▸ **ASSIGNED TASK**
Each entry is to be retyped exactly as it appears. Leave the images out.

▸ **DATA PROVIDED**
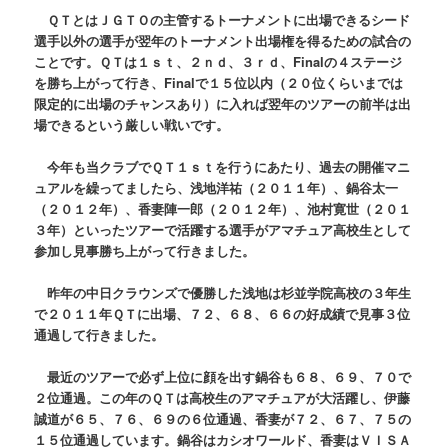
ＱＴとはＪＧＴＯの主管するトーナメントに出場できるシード
選手以外の選手が翌年のトーナメント出場権を得るための試合の
ことです。ＱＴは１ｓｔ、２ｎｄ、３ｒｄ、Finalの４ステージ
を勝ち上がって行き、Finalで１５位以内（２０位くらいまでは
限定的に出場のチャンスあり）に入れば翌年のツアーの前半は出
場できるという厳しい戦いです。
今年も当クラブでＱＴ１ｓｔを行うにあたり、過去の開催マニ
ュアルを繰ってましたら、浅地洋祐（２０１１年）、鍋谷太一
（２０１２年）、香妻陣一郎（２０１２年）、池村寛世（２０１
３年）といったツアーで活躍する選手がアマチュア高校生として
参加し見事勝ち上がって行きました。
昨年の中日クラウンズで優勝した浅地は杉並学院高校の３年生
で２０１１年ＱＴに出場、７２、６８、６６の好成績で見事３位
通過して行きました。
最近のツアーで必ず上位に顔を出す鍋谷も６８、６９、７０で
２位通過。この年のＱＴは高校生のアマチュアが大活躍し、伊藤
誠道が６５、７６、６９の６位通過、香妻が７２、６７、７５の
１５位通過しています。鍋谷はカシオワールド、香妻はＶＩＳＡ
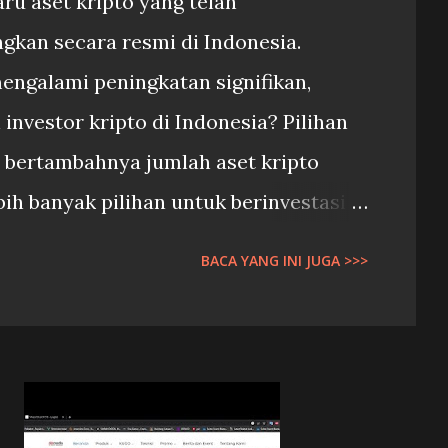
u aset kripto yang telah
gkan secara resmi di Indonesia.
mengalami peningkatan signifikan,
 investor kripto di Indonesia? Pilihan
 bertambahnya jumlah aset kripto
ebih banyak pilihan untuk berinvestasi
sis risiko masing-masing. Tingkat
BACA YANG INI JUGA >>>
smi ini memberikan kepastian hukum
stor terhadap pasar kripto di
Regulasi yang lebih ketat diharapkan
nipuan dan praktik-praktik yang tidak
Hal penting yang perlu diperhatikan:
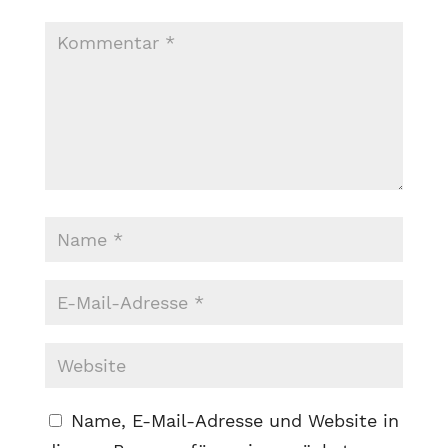
Name, E-Mail-Adresse und Website in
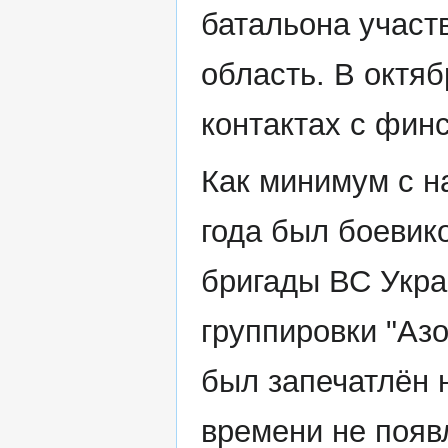
батальона участ
область. В октяб
контактах с фин
Как минимум с н
года был боевик
бригады ВС Укра
группировки "Азо
был запечатлён 
времени не появ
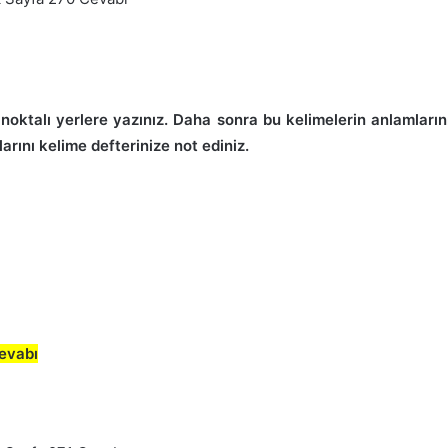
 noktalı yerlere yazınız. Daha sonra bu kelimelerin anlamlar
arını kelime defterinize not ediniz.
Cevabı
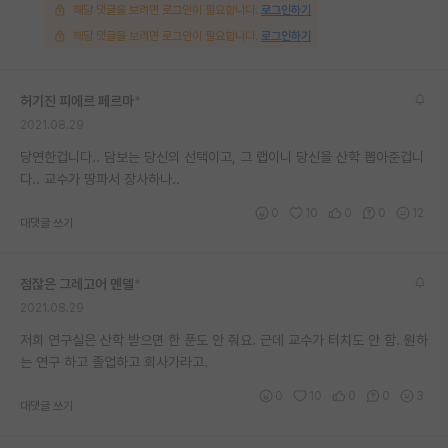
해당 댓글을 보려면 로그인이 필요합니다.
로그인하기
재팬라운지 🌸
해당 댓글을 보려면 로그인이 필요합니다.
로그인하기
허기진 피에르 페르마
*
2021.08.29
당연한겁니다.. 담보는 당신의 선택이고, 그 랩이니 당신을 산학 뽑아준겁니
다.. 교수가 땅파서 장사하나..
0
10
0
0
12
대댓글 쓰기
점잖은 그레고어 멘델
*
2021.08.29
저희 연구실은 산학 받으면 한 푼도 안 줘요. 근데 교수가 터치도 안 함. 원하
는 연구 하고 졸업하고 회사가라고.
0
10
0
0
3
대댓글 쓰기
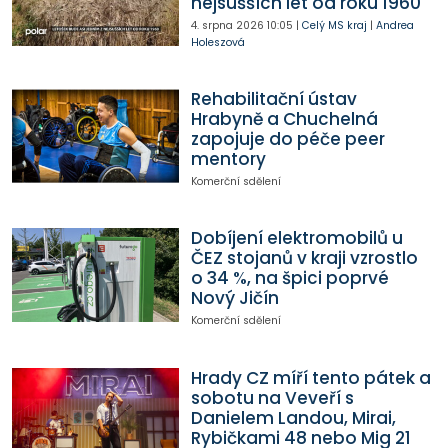
nejsušších let od roku 1960
4. srpna 2026
10:05
|
Celý MS kraj
|
Andrea
Holeszová
Rehabilitační ústav
Hrabyně a Chuchelná
zapojuje do péče peer
mentory
Komerční sdělení
Dobíjení elektromobilů u
ČEZ stojanů v kraji vzrostlo
o 34 %, na špici poprvé
Nový Jičín
Komerční sdělení
Hrady CZ míří tento pátek a
sobotu na Veveří s
Danielem Landou, Mirai,
Rybičkami 48 nebo Mig 21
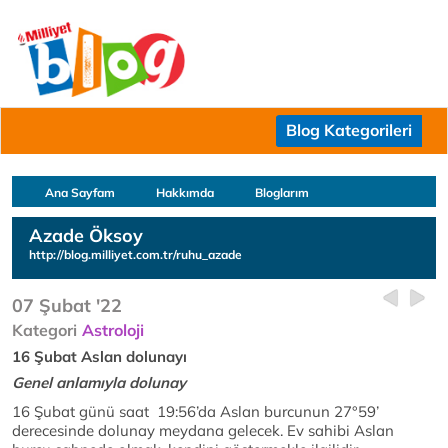
Blog Kategorileri
Ana Sayfam
Hakkımda
Bloglarım
Azade Öksoy
http://blog.milliyet.com.tr/ruhu_azade
07 Şubat '22
Kategori
Astroloji
16 Şubat Aslan dolunayı
Genel anlamıyla dolunay
16 Şubat günü saat 19:56’da Aslan burcunun 27°59’
derecesinde dolunay meydana gelecek. Ev sahibi Aslan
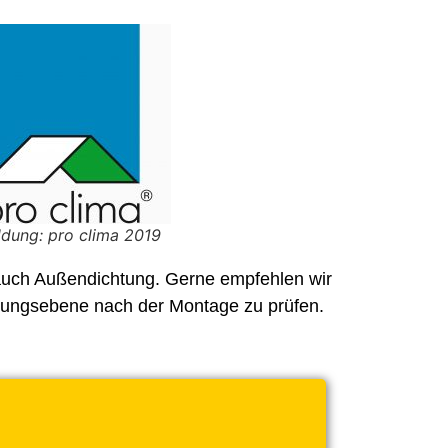
ldung: pro clima 2019
 auch Außendichtung. Gerne empfehlen wir
chtungsebene
nach der Montage zu prüfen.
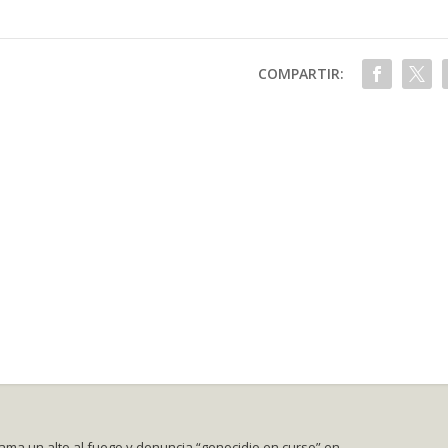
COMPARTIR:
clama un alto al fuego y denuncia “genocidio en curso” en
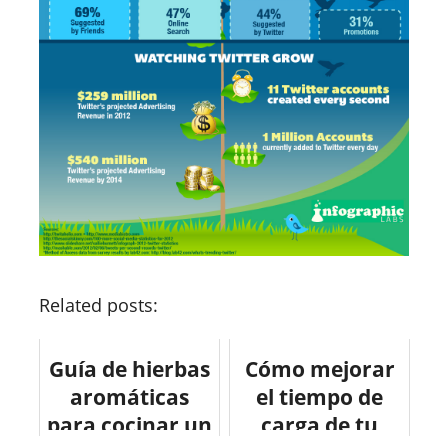
Related posts:
Guía de hierbas
Cómo mejorar
aromáticas
el tiempo de
para cocinar un
carga de tu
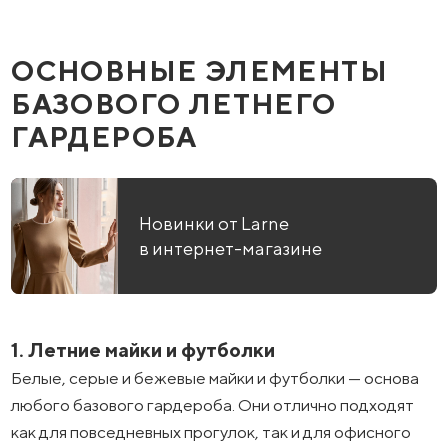
ОСНОВНЫЕ ЭЛЕМЕНТЫ
БАЗОВОГО ЛЕТНЕГО
ГАРДЕРОБА
Новинки от Larne
в интернет-магазине
1. Летние майки и футболки
Белые, серые и бежевые майки и футболки — основа
любого базового гардероба. Они отлично подходят
как для повседневных прогулок, так и для офисного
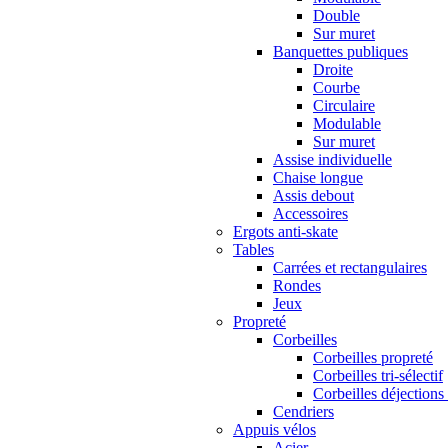
Double
Sur muret
Banquettes publiques
Droite
Courbe
Circulaire
Modulable
Sur muret
Assise individuelle
Chaise longue
Assis debout
Accessoires
Ergots anti-skate
Tables
Carrées et rectangulaires
Rondes
Jeux
Propreté
Corbeilles
Corbeilles propreté
Corbeilles tri-sélectif
Corbeilles déjections
Cendriers
Appuis vélos
Acier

▸ **ANSWER BOX**
ＱＴとはＪＧＴＯの主管するトーナメントに出場できるシード
選手以外の選手が翌年のトーナメント出場権を得るための試合の
ことです。ＱＴは１ｓｔ、２ｎｄ、３ｒｄ、Finalの４ステージ
を勝ち上がって行き、Finalで１５位以内（２０位くらいまでは
限定的に出場のチャンスあり）に入れば翌年のツアーの前半は出
場できるという厳しい戦いです。
今年も当クラブでＱＴ１ｓｔを行うにあたり、過去の開催マニ
ュアルを繰ってましたら、浅地洋祐（２０１１年）、鍋谷太一
（２０１２年）、香妻陣一郎（２０１２年）、池村寛世（２０１
３年）といったツアーで活躍する選手がアマチュア高校生として
参加し見事勝ち上がって行きました。
昨年の中日クラウンズで優勝した浅地は杉並学院高校の３年生
で２０１１年ＱＴに出場、７２、６８、６６の好成績で見事３位
通過して行きました。
最近のツアーで必ず上位に顔を出す鍋谷も６８、６９、７０で
２位通過。この年のＱＴは高校生のアマチュアが大活躍し、伊藤
誠道が６５、７６、６９の６位通過、香妻が７２、６７、７５の
１５位通過しています。鍋谷はカシオワールド、香妻はＶＩＳＡ
u aset kripto yang telah
gkan secara resmi di Indonesia.
mengalami peningkatan signifikan,
 investor kripto di Indonesia? Pilihan
 bertambahnya jumlah aset kripto
ebih banyak pilihan untuk berinvestasi
sis risiko masing-masing. Tingkat
BACA YANG INI JUGA >>>
smi ini memberikan kepastian hukum
stor terhadap pasar kripto di
Regulasi yang lebih ketat diharapkan
nipuan dan praktik-praktik yang tidak
Hal penting yang perlu diperhatikan:
Name, E-Mail-Adresse und Website in
батальона участ
область. В октяб
контактах с фин
Как минимум с н
года был боевик
бригады ВС Укра
группировки "Азо
был запечатлён 
времени не появ
 noktalı yerlere yazınız. Daha sonra bu kelimelerin anlamlar
arını kelime defterinize not ediniz.
Cevabı
해당 댓글을 보려면 로그인이 필요합니다.
로그인하기
재팬라운지 🌸
해당 댓글을 보려면 로그인이 필요합니다.
로그인하기
허기진 피에르 페르마
*
2021.08.29
당연한겁니다.. 담보는 당신의 선택이고, 그 랩이니 당신을 산학 뽑아준겁니
다.. 교수가 땅파서 장사하나..
0
10
0
0
12
대댓글 쓰기
점잖은 그레고어 멘델
*
2021.08.29
저희 연구실은 산학 받으면 한 푼도 안 줘요. 근데 교수가 터치도 안 함. 원하
는 연구 하고 졸업하고 회사가라고.
0
10
0
0
3
대댓글 쓰기
nejsušších let od roku 1960
4. srpna 2026
10:05
|
Celý MS kraj
|
Andrea
Holeszová
Rehabilitační ústav
Hrabyně a Chuchelná
zapojuje do péče peer
mentory
Komerční sdělení
Dobíjení elektromobilů u
ČEZ stojanů v kraji vzrostlo
o 34 %, na špici poprvé
Nový Jičín
Komerční sdělení
Hrady CZ míří tento pátek a
sobotu na Veveří s
Danielem Landou, Mirai,
Rybičkami 48 nebo Mig 21
Blog Kategorileri
Ana Sayfam
Hakkımda
Bloglarım
Azade Öksoy
http://blog.milliyet.com.tr/ruhu_azade
07 Şubat '22
Kategori
Astroloji
16 Şubat Aslan dolunayı
Genel anlamıyla dolunay
16 Şubat günü saat 19:56’da Aslan burcunun 27°59’
derecesinde dolunay meydana gelecek. Ev sahibi Aslan
ldung: pro clima 2019
 auch Außendichtung. Gerne empfehlen wir
chtungsebene
nach der Montage zu prüfen.
COMPARTIR:
clama un alto al fuego y denuncia “genocidio en curso” en
Related posts:
Guía de hierbas
Cómo mejorar
aromáticas
el tiempo de
para cocinar un
carga de tu
ОСНОВНЫЕ ЭЛЕМЕНТЫ
БАЗОВОГО ЛЕТНЕГО
ГАРДЕРОБА
Новинки от Larne
в интернет-магазине
1. Летние майки и футболки
Белые, серые и бежевые майки и футболки — основа
любого базового гардероба. Они отлично подходят
как для повседневных прогулок, так и для офисного
Double
Sur muret
Banquettes publiques
Droite
Courbe
Circulaire
Modulable
Sur muret
Assise individuelle
Chaise longue
Assis debout
Accessoires
Ergots anti-skate
Tables
Carrées et rectangulaires
Rondes
Jeux
Propreté
Corbeilles
Corbeilles propreté
Corbeilles tri-sélectif
Corbeilles déjections
Cendriers
Appuis vélos
Acier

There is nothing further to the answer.